« Kizito avait du génie, mais MIHIGO était beau » 
+
Rubrique : Actualité
Mot-clés :

Publié le 23 Fév 2020 par Augustin Baziramwabo

Nous sommes nombreux dans ma génération à avoir été marqués par Kizito MIHIGO et son génie pour la chanson. Je n’ai pour autant jamais fait partie des personnes qui l’ont rencontré ou fait partie du premier cercle de fidèles autour de lui. Et je n’ai pas une légitimité de cœur ou de combat pour lui rendre hommage aujourd’hui.
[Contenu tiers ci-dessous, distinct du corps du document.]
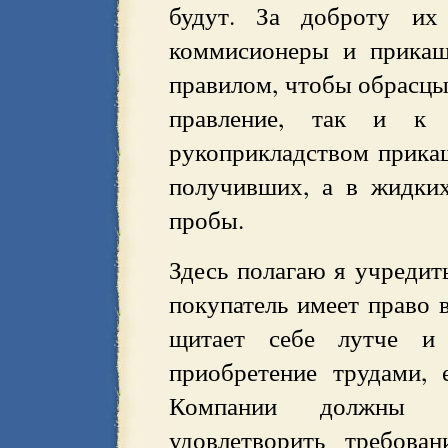
будут. За доброту их 
коммисионеры и прикащ
правилом, чтобы обрасцы
правление, так и к
рукоприкладством прика
получивших, а в жидки
пробы.
Здесь полагаю я учредить
покупатель имеет право в
щитает себе лутче и 
приобретение трудами, 
Компании должны б
удовлетворить требова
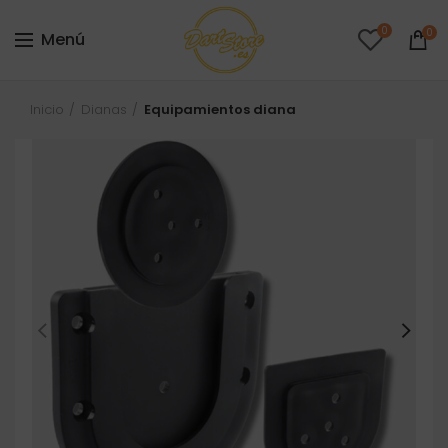
0
0
Menú
Inicio
Dianas
Equipamientos diana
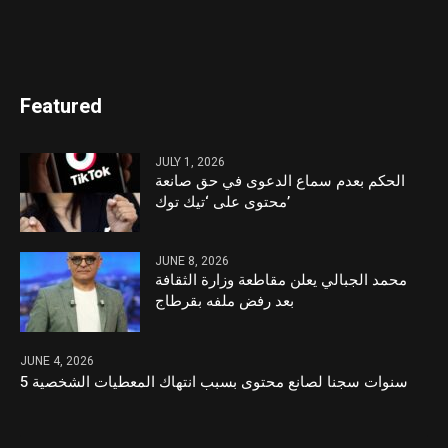
Featured
JULY 1, 2026
الحكم بعدم سماع الدعوى في حق صانعة
محتوى على ‘تيك توك’
JUNE 8, 2026
محمد الجبالي يعلن مقاطعة وزارة الثقافة
بعد رفض ملفه بقرطاج
JUNE 4, 2026
5 سنوات سجنا لصانع محتوى بسبب انتهاك المعطيات الشخصية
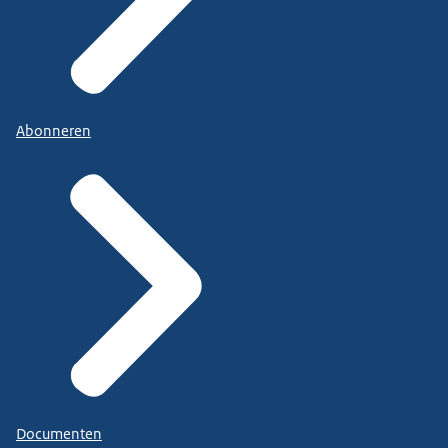
Abonneren
Documenten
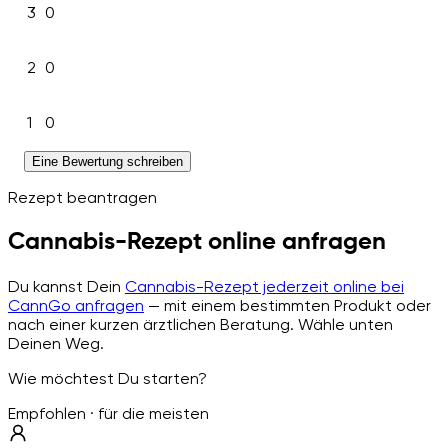
3
0
2
0
1
0
Eine Bewertung schreiben
Rezept beantragen
Cannabis-Rezept online anfragen
Du kannst Dein
Cannabis-Rezept jederzeit online bei
CannGo anfragen
— mit einem bestimmten Produkt oder
nach einer kurzen ärztlichen Beratung. Wähle unten
Deinen Weg.
Wie möchtest Du starten?
Empfohlen · für die meisten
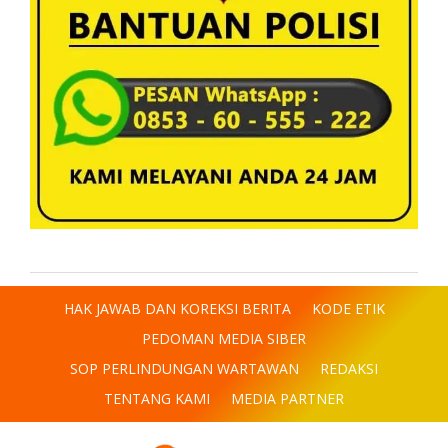
HAK JAWAB DAN KOREKSI BERITA
KODE ETIK
PEDOMAN MEDIA SIBER
SOP PERLINDUNGAN WARTAWAN
REDAKSI
TENTANG KAMI
MEDIA PARTNER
Mais, peut-être ai-je simplement celle d’un regard rétrospectif au sujet du tsunami socio-politique qui embrasa notre pays en 1994 et qui semble avoir été le fil conducteur de cette communauté d’intérêts qui nous rapprocha de Kizito mais qui, comme la nostalgie, n’est pas ce qu’il devrait être. J’ose espérer qu’il y a plus qu’une poignée de Rwandais-e-s qui se demandent à juste titre où va le Rwanda de Paul Kagame, un autre naufrage totalitaire…

Modèle inatteignable, Kizito MIHIGO vient de nous quitter au moment où le Rwanda et les Rwandais-e-s avaient davantage besoin de lui.
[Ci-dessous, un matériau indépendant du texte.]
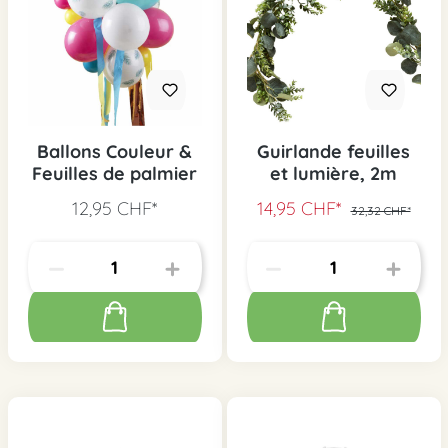
Ballons Couleur &
Guirlande feuilles
Feuilles de palmier
et lumière, 2m
12,95 CHF*
14,95 CHF*
32,32 CHF*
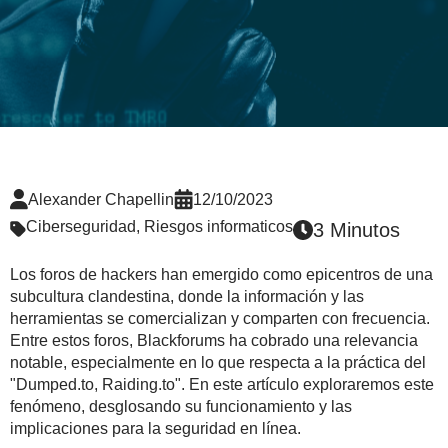
Alexander Chapellin
12/10/2023
Ciberseguridad
,
Riesgos informaticos
3 Minutos
Los foros de hackers han emergido como epicentros de una
subcultura clandestina, donde la información y las
herramientas se comercializan y comparten con frecuencia.
Entre estos foros, Blackforums ha cobrado una relevancia
notable, especialmente en lo que respecta a la práctica del
"Dumped.to, Raiding.to". En este artículo exploraremos este
fenómeno, desglosando su funcionamiento y las
implicaciones para la seguridad en línea.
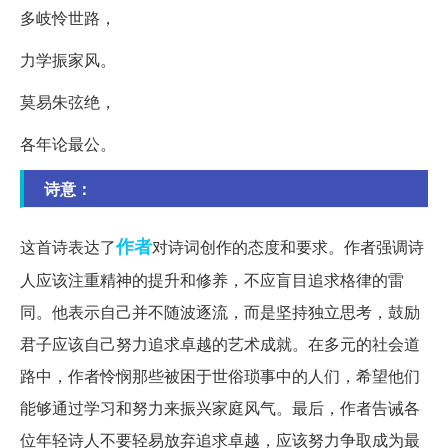
多岐怜世路，
力学振家风。
莫易朱弦绝，
各年论最公。
诗意：
作者
这首诗表达了
对诗词创作的态度和要求。作者强调诗
人应该注重精神的提升和修养，不应盲目追求格律的雷
同。他表示自己并不随波逐流，而是坚持独立思考，鼓励
君子应该自己努力追求卓越的艺术成就。在多元的社会道
路中，作者怜悯那些被困于世俗琐事中的人们，希望他们
能够通过学习和努力来振兴家庭风气。最后，作者告诫各
位年轻诗人不要轻易放弃追求卓越，应该努力争取成为最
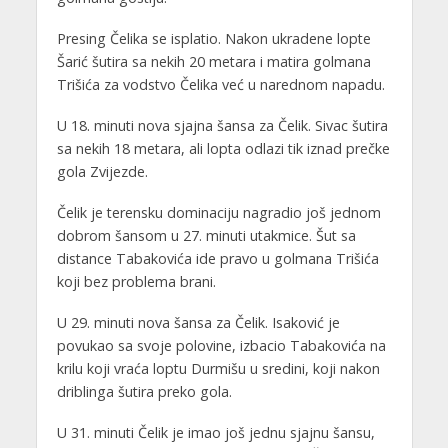
Presing Čelika se isplatio. Nakon ukradene lopte
Šarić šutira sa nekih 20 metara i matira golmana
Trišića za vodstvo Čelika već u narednom napadu.
U 18. minuti nova sjajna šansa za Čelik. Sivac šutira
sa nekih 18 metara, ali lopta odlazi tik iznad prečke
gola Zvijezde.
Čelik je terensku dominaciju nagradio još jednom
dobrom šansom u 27. minuti utakmice. Šut sa
distance Tabakovića ide pravo u golmana Trišića
koji bez problema brani.
U 29. minuti nova šansa za Čelik. Isaković je
povukao sa svoje polovine, izbacio Tabakovića na
krilu koji vraća loptu Durmišu u sredini, koji nakon
driblinga šutira preko gola.
U 31. minuti Čelik je imao još jednu sjajnu šansu,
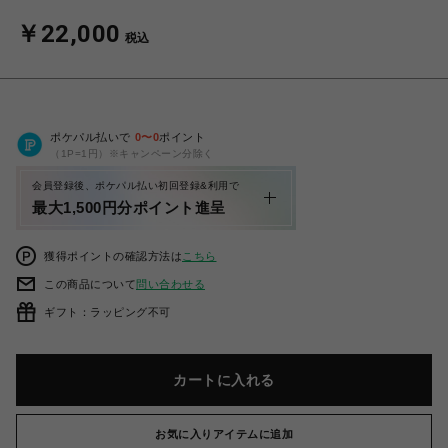
￥22,000
税込
ポケパル払いで
0
〜
0
ポイント
（1P=1円）※キャンペーン分除く
会員登録後、ポケパル払い初回登録&利用で
最大1,500円分ポイント進呈
獲得ポイントの確認方法は
こちら
この商品について
問い合わせる
ギフト：ラッピング不可
カートに入れる
お気に入りアイテムに追加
Les jeunes de moins de vingt ans qui décideront un jour de suivre ses pas sauront plus tard que les élèves ne peuvent jamais être à la hauteur de leurs maîtres, et c’est tant mieux. Kizito a représenté pour nous tous le profil du militant idéal pour la paix et la réconciliation des Rwandais-e-s. Un militantisme subtilement forgé dans le moule du génie de la chanson, un génie fait de rectitude et d’honnêteté intellectuelles qui l’ont souvent amené à toujours tenir le cap dans les eaux agitées de la question rwandaise.
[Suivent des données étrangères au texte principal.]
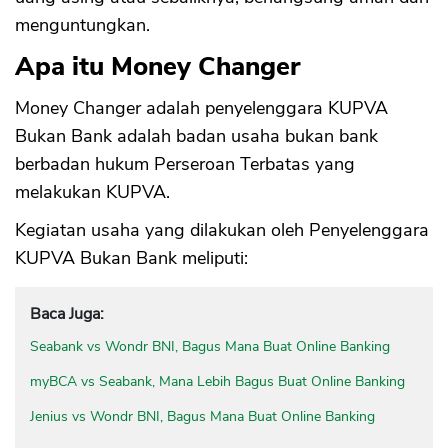
menguntungkan.
Apa itu Money Changer
Money Changer adalah penyelenggara KUPVA
Bukan Bank adalah badan usaha bukan bank
berbadan hukum Perseroan Terbatas yang
melakukan KUPVA.
Kegiatan usaha yang dilakukan oleh Penyelenggara
KUPVA Bukan Bank meliputi:
Baca Juga:
Seabank vs Wondr BNI, Bagus Mana Buat Online Banking
myBCA vs Seabank, Mana Lebih Bagus Buat Online Banking
Jenius vs Wondr BNI, Bagus Mana Buat Online Banking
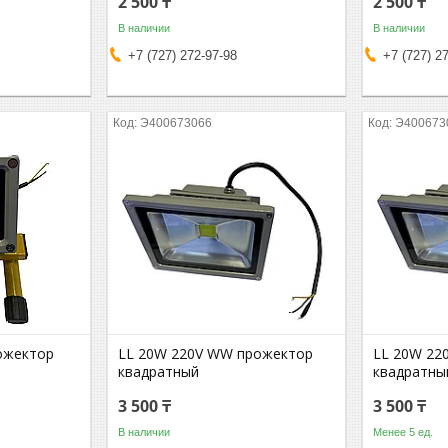
2 500 ₸
2 500 ₸
В наличии
В наличии
+7 (727) 272-97-98
+7 (727) 2
Э400673066
Э400673
ожектор
LL 20W 220V WW прожектор
LL 20W 22
квадратный
квадратны
3 500 ₸
3 500 ₸
В наличии
Менее 5 ед.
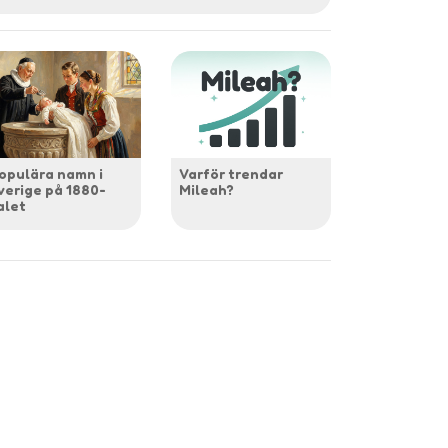
opulära namn i
Varför trendar
verige på 1880-
Mileah?
alet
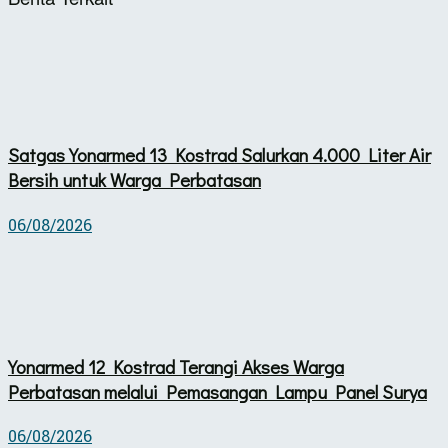
Satgas Yonarmed 13 Kostrad Salurkan 4.000 Liter Air
Bersih untuk Warga Perbatasan
06/08/2026
Yonarmed 12 Kostrad Terangi Akses Warga
Perbatasan melalui Pemasangan Lampu Panel Surya
06/08/2026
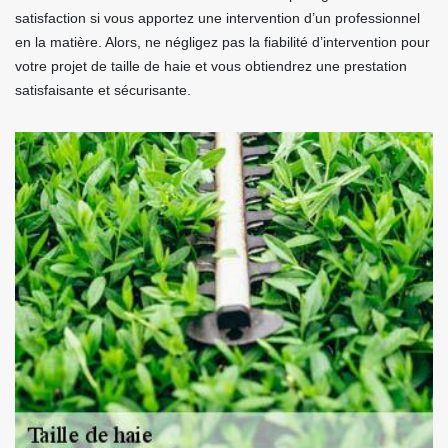
satisfaction si vous apportez une intervention d’un professionnel
en la matière. Alors, ne négligez pas la fiabilité d’intervention pour
votre projet de taille de haie et vous obtiendrez une prestation
satisfaisante et sécurisante.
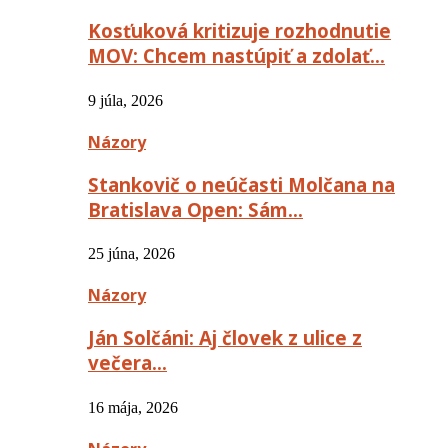
Kosťuková kritizuje rozhodnutie
MOV: Chcem nastúpiť a zdolať…
9 júla, 2026
Názory
Stankovič o neúčasti Molčana na
Bratislava Open: Sám…
25 júna, 2026
Názory
Ján Solčáni: Aj človek z ulice z
večera…
16 mája, 2026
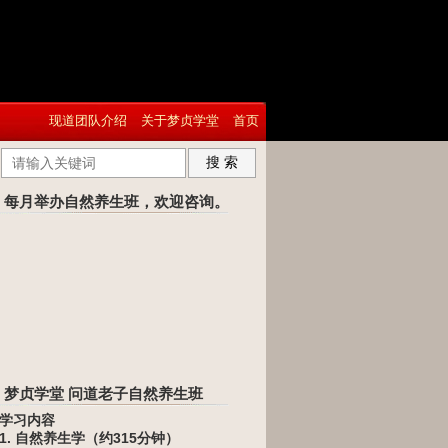
现道团队介绍
关于梦贞学堂
首页
搜 索
每月举办自然养生班，欢迎咨询。
梦贞学堂 问道老子自然养生班
学习内容
1. 自然养生学（约315分钟）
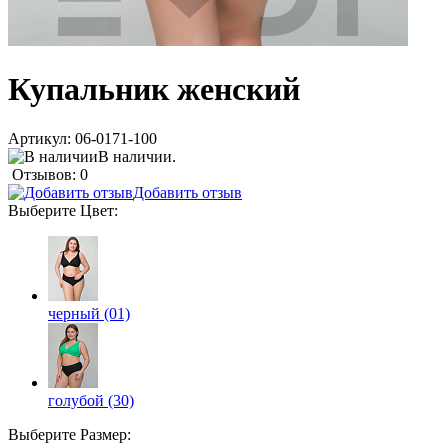
Купальник женский
Артикул:
06-0171-100
В наличии.
Отзывов: 0
Добавить отзыв
Выберите
Цвет
:
черный (01)
голубой (30)
Выберите
Размер
:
Au moment où ses bourreaux viennent de l’arracher lâchement à la vie, nous prenons la mesure de la stature d’un jeune homme qui a su garder la distance envers les sirènes qui lui enjoignaient de donner de faux témoignages contre les opposants potentiels au régime qui le pourchassait, après l’avoir un temps caressé dans le sens du poil. Était-ce une façon de mieux s’en approcher avant de le faire taire à jamais ? Si tel était l’objectif recherché par ce régime aux abois, c’est raté ! Sa musique lui survivra et le fera survivre…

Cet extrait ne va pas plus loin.